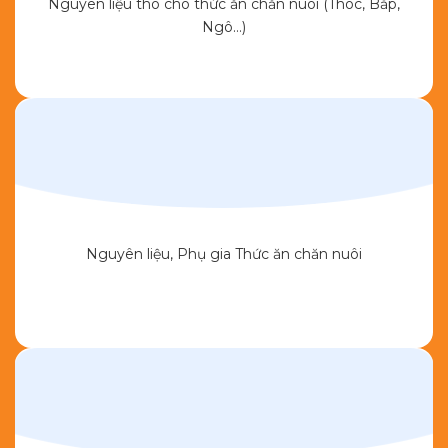
Nguyên liệu thô cho thức ăn chăn nuôi (Thóc, Bắp,
Ngô…)
Nguyên liệu, Phụ gia Thức ăn chăn nuôi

####################

EXERCISE GOAL » The whole listing above, word for word: repeat it with the pictures excluded.

OUTPUT »
Nguyên liệu thô cho thức ăn chăn nuôi (Thóc, Bắp,
Ngô…)
Nguyên liệu, Phụ gia Thức ăn chăn nuôi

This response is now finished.